Research Intern at Autodesk
Aug 2022 - Dec 2022
Manager: Massimiliano Meneghin
- Proposed and implemented CUDA optimizations, reducing simulation time for a multi-GPU fluid dynamics model from 4 hours to 3.2 hours through code profiling and kernel-level enhancements.
- Designed and applied kernel fusion strategies, reducing memory bandwidth consumption by 30% and enhancing computational efficiency in large-scale simulations.
- Collaborated with a team of 3 engineers, utilizing NVIDIA Nsight Systems/Compute to identify and resolve performance bottlenecks, optimizing data flow across multi-GPU nodes and reducing latency by 20%.
Research Intern at the University of Tehran
Aug 2020 - Jul 2021
Supervisor: Professor Maryam Sabbaghiyan
- Developed a mathematical model for spatial-temporal variations in user behavior, improving accuracy of network traffic predictions by 15% in simulations.

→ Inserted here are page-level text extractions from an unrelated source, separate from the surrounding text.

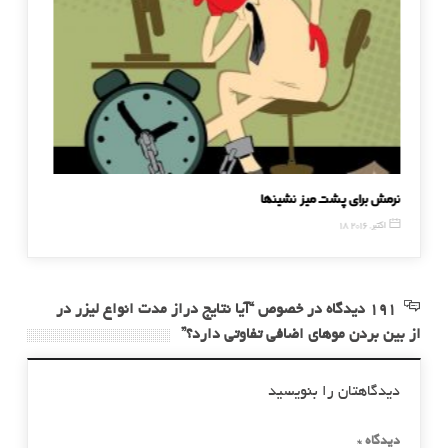
نرمش برای پشت میز نشینها
کدام و
18 اکتبر, 2016
27 دسامبر, 014
191 دیدگاه در خصوص “آیا نتایج دراز مدت انواع لیزر در
از بین بردن موهای اضافی تفاوتی دارد؟”
دیدگاهتان را بنویسید
دیدگاه
*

- Implemented machine learning techniques to optimize bandwidth allocation, resulting in a 10% reduction in data transfer latency in test scenarios.
- Gained proficiency in Python and multi-thread programming, creating parallel data processing scripts that reduced analysis time from 2 hours to 90 minutes for large datasets.
Media & Outreach
Guest Interview on Executive Code Podcast
Jul 2025
I was featured on the Executive Code Podcast where I discussed my work on SLiM and broader strategies for compressing large language models through sparsity, quantization, and low-rank approximation.